With that in mind I should stick with the F, FA, and A's. Correct? Once we get to M lenses I lose my light meter?
You don't lose it completely with "M" lenses (or "K" lenses, which are functionally identical); you just get somewhat more limited access to it. See the sticky thread at the top of this forum on using manual lenses. Basically, you need to press a button and the camera will momentarily stop down the lens, take a meter reading, and set an appropriate shutter speed for you. So if you're accustomed to using Av mode, this is basically the same thing but you need to hit a button every once in a while (when the light changes).

With all Pentax models *except* the K2000, you can also use DOF preview to get the camera to stop down an M/K lens for as long as you want and show you a "live" meter reading, just as you get in M mode with more modern lenses. But the K2000 lacks that ability, so there is no way to get a "live" meter reading.

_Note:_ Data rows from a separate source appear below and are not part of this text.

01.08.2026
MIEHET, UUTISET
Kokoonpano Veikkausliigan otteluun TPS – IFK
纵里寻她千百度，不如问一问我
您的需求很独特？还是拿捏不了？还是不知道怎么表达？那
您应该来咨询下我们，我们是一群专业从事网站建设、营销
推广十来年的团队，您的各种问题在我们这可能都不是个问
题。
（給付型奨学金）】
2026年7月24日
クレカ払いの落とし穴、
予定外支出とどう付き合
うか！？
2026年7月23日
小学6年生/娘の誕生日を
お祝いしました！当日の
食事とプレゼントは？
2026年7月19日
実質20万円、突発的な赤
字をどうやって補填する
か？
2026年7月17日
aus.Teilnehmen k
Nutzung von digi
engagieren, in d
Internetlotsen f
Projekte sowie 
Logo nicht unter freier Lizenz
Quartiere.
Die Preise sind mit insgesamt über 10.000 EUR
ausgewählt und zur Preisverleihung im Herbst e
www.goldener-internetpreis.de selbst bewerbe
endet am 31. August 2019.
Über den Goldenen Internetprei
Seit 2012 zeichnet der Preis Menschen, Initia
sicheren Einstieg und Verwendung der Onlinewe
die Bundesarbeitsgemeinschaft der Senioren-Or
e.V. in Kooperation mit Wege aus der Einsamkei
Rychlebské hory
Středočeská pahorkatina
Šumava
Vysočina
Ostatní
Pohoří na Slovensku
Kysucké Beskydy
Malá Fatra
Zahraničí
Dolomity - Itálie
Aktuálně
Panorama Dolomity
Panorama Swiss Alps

So with any model but the K2000, I wouldn't hesitate to get an M or K lens. But with the K2000, while the M/K lenses can be used, I would hold out for the "A".

BTW, regarding MF versus AF - I think it's great you're willing to go with MF. Yes, occasionally a shot might be missed because you couldn't focus in time. On the other hand, shots are missed using AF too, because the camera picked a different focus target than you intended or wouldn't lock in time.

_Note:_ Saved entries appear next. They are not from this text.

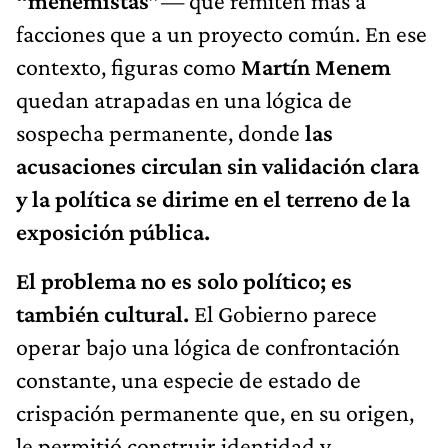
“menemistas”
— que remiten más a
facciones que a un proyecto común. En ese
contexto, figuras como
Martín Menem
quedan atrapadas en una lógica de
sospecha permanente, donde
las
acusaciones circulan sin validación clara
y la política se dirime en el terreno de la
exposición pública.
El problema no es solo político; es
también cultural.
El Gobierno parece
operar bajo una lógica de confrontación
constante, una especie de estado de
crispación permanente que, en su origen,
le permitió construir identidad y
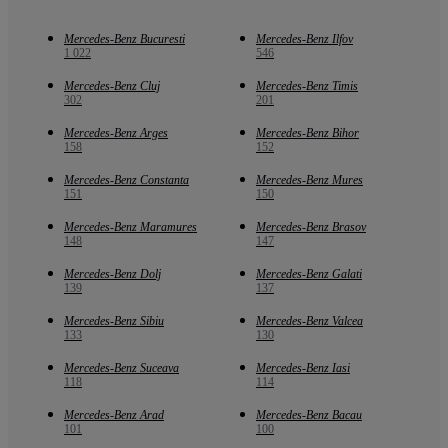
Mercedes-Benz Bucuresti
Mercedes-Benz Ilfov
1 022
546
Mercedes-Benz Cluj
Mercedes-Benz Timis
302
201
Mercedes-Benz Arges
Mercedes-Benz Bihor
158
152
Mercedes-Benz Constanta
Mercedes-Benz Mures
151
150
Mercedes-Benz Maramures
Mercedes-Benz Brasov
148
147
Mercedes-Benz Dolj
Mercedes-Benz Galati
139
137
Mercedes-Benz Sibiu
Mercedes-Benz Valcea
133
130
Mercedes-Benz Suceava
Mercedes-Benz Iasi
118
114
Mercedes-Benz Arad
Mercedes-Benz Bacau
101
100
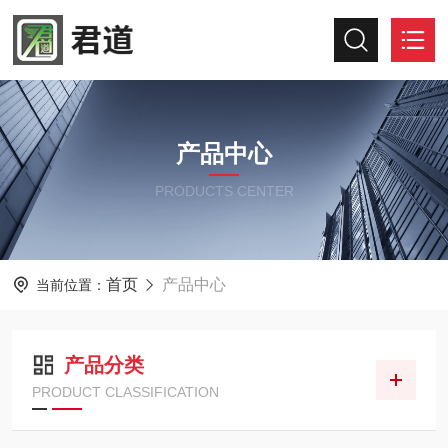
产品中心
PRODUCTS CENTER
首页
产品中心
当前位置：
产品分类
PRODUCT CLASSIFICATION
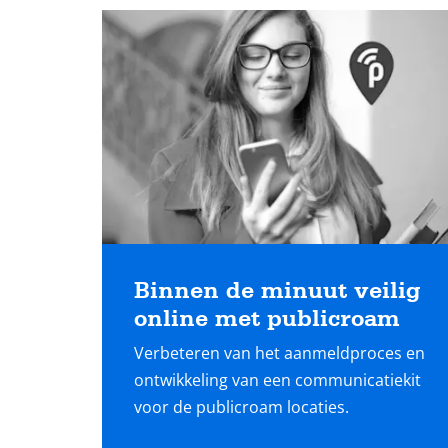
Lees
meer
Binnen de minuut veilig
online met publicroam
Verbeteren van het aanmeldproces en
ontwikkeling van een communicatiekit
voor de publicroam locaties.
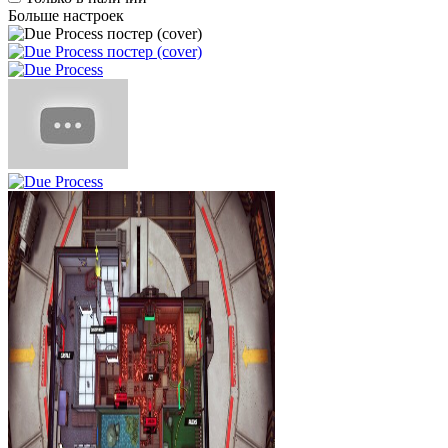
Больше настроек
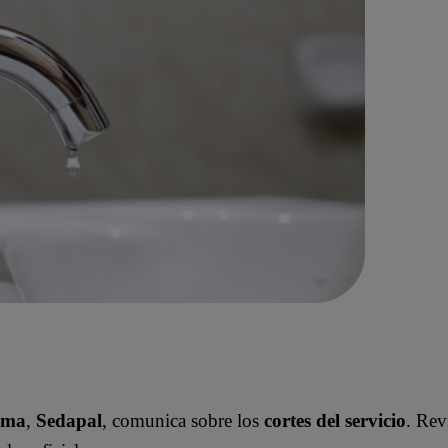
ima
,
Sedapal
, comunica sobre los
cortes del servicio
. Rev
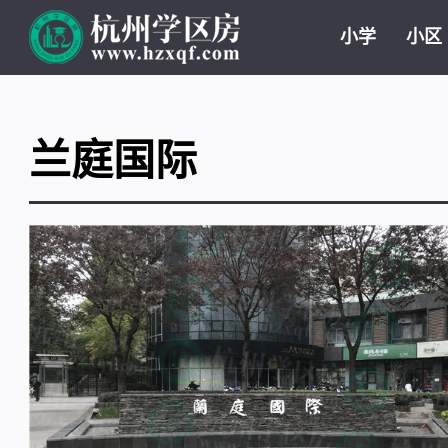
小学
小区
兰庭国际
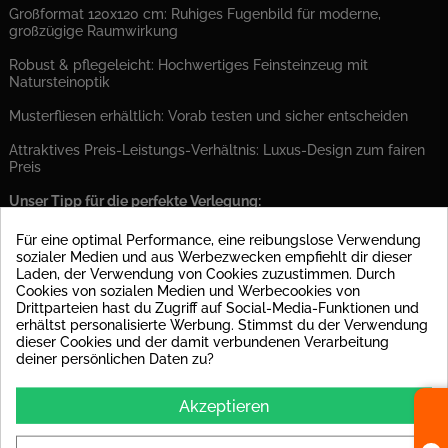
Großformat 120x120 cm: Ruhiges Fugenbild für moderne,
großzügige Raumwirkung
Robust & pflegeleicht: Hochwertiges Feinsteinzeug mit
Natursteinoptik
Musterfliesen erhältlich: Vorab testen und sicher entscheiden
Attraktives Preis-Leistungs-Verhältnis: Luxus-Design zum fairen
Preis
Unser Tipp für die perfekte Verlegung:
Für ein dauerhaft perfektes Ergebnis empfehlen wir unbedingt
Für eine optimal Performance, eine reibungslose Verwendung
die Verlegung auf einer Entkopplungsmatte. Diese minimiert
sozialer Medien und aus Werbezwecken empfiehlt dir dieser
Spannungen im Untergrund und erhöht die Langlebigkeit Ihrer
Laden, der Verwendung von Cookies zuzustimmen. Durch
Fliesen – besonders bei großformatigen Fliesen wie dieser ein
Cookies von sozialen Medien und Werbecookies von
echter Mehrwert.
Drittparteien hast du Zugriff auf Social-Media-Funktionen und
erhältst personalisierte Werbung. Stimmst du der Verwendung
dieser Cookies und der damit verbundenen Verarbeitung
PRODUKT DETAILS
deiner persönlichen Daten zu?
Datenblatt
Akzeptieren
Material
Feinsteinzeug glasiert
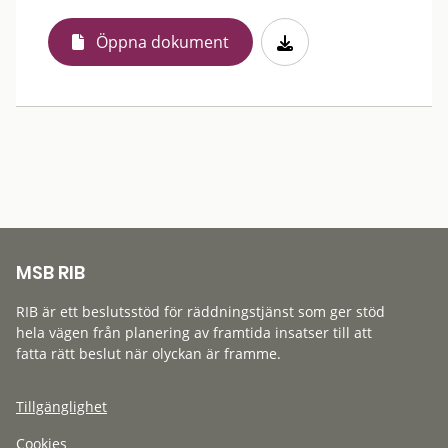
Öppna dokument
MSB RIB
RIB är ett beslutsstöd för räddningstjänst som ger stöd
hela vägen från planering av framtida insatser till att
fatta rätt beslut när olyckan är framme.
Tillgänglighet
Cookies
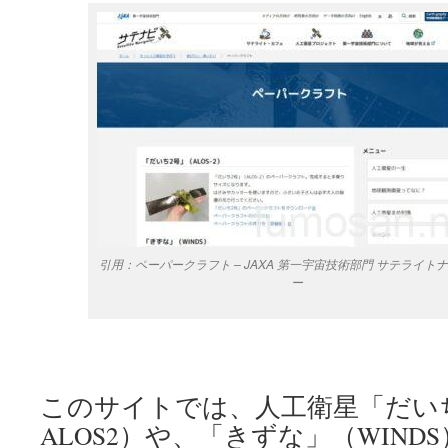
引用：ペーパークラフト – JAXA 第一宇宙技術部門 サテライト
ー
このサイトでは、人工衛星「だいち
ALOS2）や、「きずな」（WIND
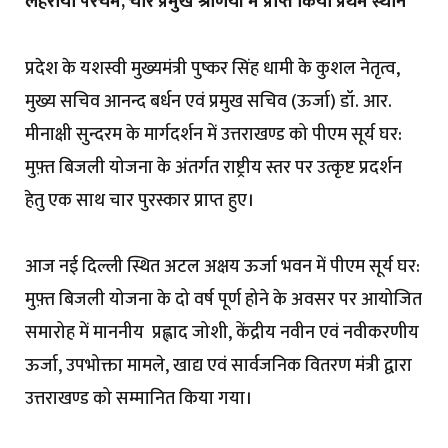
लहराया परचम, चार प्रमुख श्रेणियों में प्राप्त किया प्रथम स्थान”
प्रदेश के यशस्वी मुख्यमंत्री पुष्कर सिंह धामी के कुशल नेतृत्व,
मुख्य सचिव आनन्द बर्धन एवं प्रमुख सचिव (ऊर्जा) डॉ. आर.
मीनाक्षी सुन्दरम के मार्गदर्शन में उत्तराखण्ड को पीएम सूर्य घर:
मुफ़्त बिजली योजना के अंतर्गत राष्ट्रीय स्तर पर उत्कृष्ट प्रदर्शन
हेतु एक साथ चार पुरस्कार प्राप्त हुए।
आज नई दिल्ली स्थित अटल अक्षय ऊर्जा भवन में पीएम सूर्य घर:
मुफ़्त बिजली योजना के दो वर्ष पूर्ण होने के अवसर पर आयोजित
समारोह में माननीय प्रह्लाद जोशी, केंद्रीय नवीन एवं नवीकरणीय
ऊर्जा, उपभोक्ता मामले, खाद्य एवं सार्वजनिक वितरण मंत्री द्वारा
उत्तराखण्ड को सम्मानित किया गया।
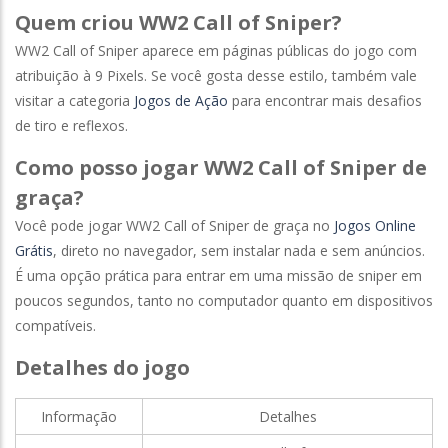
Quem criou WW2 Call of Sniper?
WW2 Call of Sniper aparece em páginas públicas do jogo com
atribuição à 9 Pixels. Se você gosta desse estilo, também vale
visitar a categoria
Jogos de Ação
para encontrar mais desafios
de tiro e reflexos.
Como posso jogar WW2 Call of Sniper de
graça?
Você pode jogar WW2 Call of Sniper de graça no
Jogos Online
Grátis
, direto no navegador, sem instalar nada e sem anúncios.
É uma opção prática para entrar em uma missão de sniper em
poucos segundos, tanto no computador quanto em dispositivos
compatíveis.
Detalhes do jogo
Informação
Detalhes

Josh's birthday example is actually a prime example. With MF, you can pre-focus on the cake and be ready to go at the moment of the blowing - and it's "obvious" this is the way to do it. With AF, you can of course use the same technique of pre-focus, but the unfortunate tendency is to simply wait for the moment and then try to shoot, and you may well find AF doesn't lock quickly enough to get a shot off at all - or if it does, it locks on the subject's shoulder or someone standing behind the subject. Having AF available is great, but it doesn't necessarily solve your problems for you. And actually, I find AF without "quick shift" - the ability to instantly switch to manual focus without needing to reach around to the front of the camera to move the lever - to be more trouble than it's worth at times. And unfortunately, the F & FA lenses lack this feature. So the FA50 doesn't strike me personally as being worth 5 times the price of an A50/1.7.

On the other hand, I totally agree with Josh about 50mm being not a great focal length on APS-C. Presumably you became attracted to the idea of a fast 50 because others have written about it, but much of what people have written about fast 50's is in the context of 35mm film, not in the context of APS-C digital. On your K2000, a 50mm would be too long for most of the kind of pictures one might otherwise want a fast lens for. Due to the "crop factor", it's a 33mm lens (or anything "near" that focal length) that provides the field of view for your DSLR that made 50mm the preferred focal length in the "old days".